*** Begin section ***

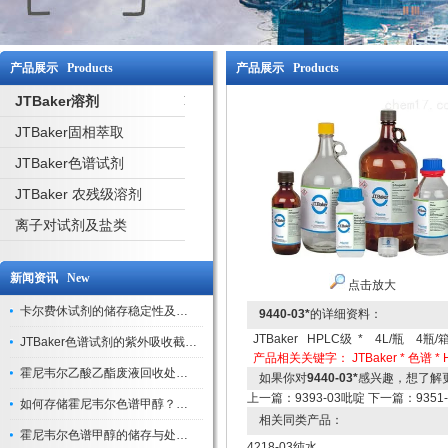
产品展示 Products
产品展示 Products
JTBaker溶剂
JTBaker固相萃取
JTBaker色谱试剂
JTBaker 农残级溶剂
离子对试剂及盐类
新闻资讯 New
点击放大
卡尔费休试剂的储存稳定性及开封后有效期验证
9440-03*
的详细资料：
JTBaker HPLC级 * 4L/瓶 4瓶/
JTBaker色谱试剂的紫外吸收截止波长与背景干扰
产品相关关键字：
JTBaker *
色谱 *
霍尼韦尔乙酸乙酯废液回收处理方法与环保处置建议
如果你对
9440-03*
感兴趣，想了解
上一篇：
9393-03吡啶
下一篇：
9351
如何存储霍尼韦尔色谱甲醇？避光、密封、远离火源
相关同类产品：
霍尼韦尔色谱甲醇的储存与处理注意事项
4218-03纯水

*** End section ***

WHAT YOU NEED TO DO
Please retype the whole listing above exactly, without any of its images.

OUTPUT FOR THIS TASK
产品展示 Products
产品展示 Products
JTBaker溶剂
JTBaker固相萃取
JTBaker色谱试剂
JTBaker 农残级溶剂
离子对试剂及盐类
新闻资讯 New
点击放大
卡尔费休试剂的储存稳定性及开封后有效期验证
9440-03*
的详细资料：
JTBaker HPLC级 * 4L/瓶 4瓶/
JTBaker色谱试剂的紫外吸收截止波长与背景干扰
产品相关关键字：
JTBaker *
色谱 *
霍尼韦尔乙酸乙酯废液回收处理方法与环保处置建议
如果你对
9440-03*
感兴趣，想了解
上一篇：
9393-03吡啶
下一篇：
9351
如何存储霍尼韦尔色谱甲醇？避光、密封、远离火源
相关同类产品：
霍尼韦尔色谱甲醇的储存与处理注意事项
4218-03纯水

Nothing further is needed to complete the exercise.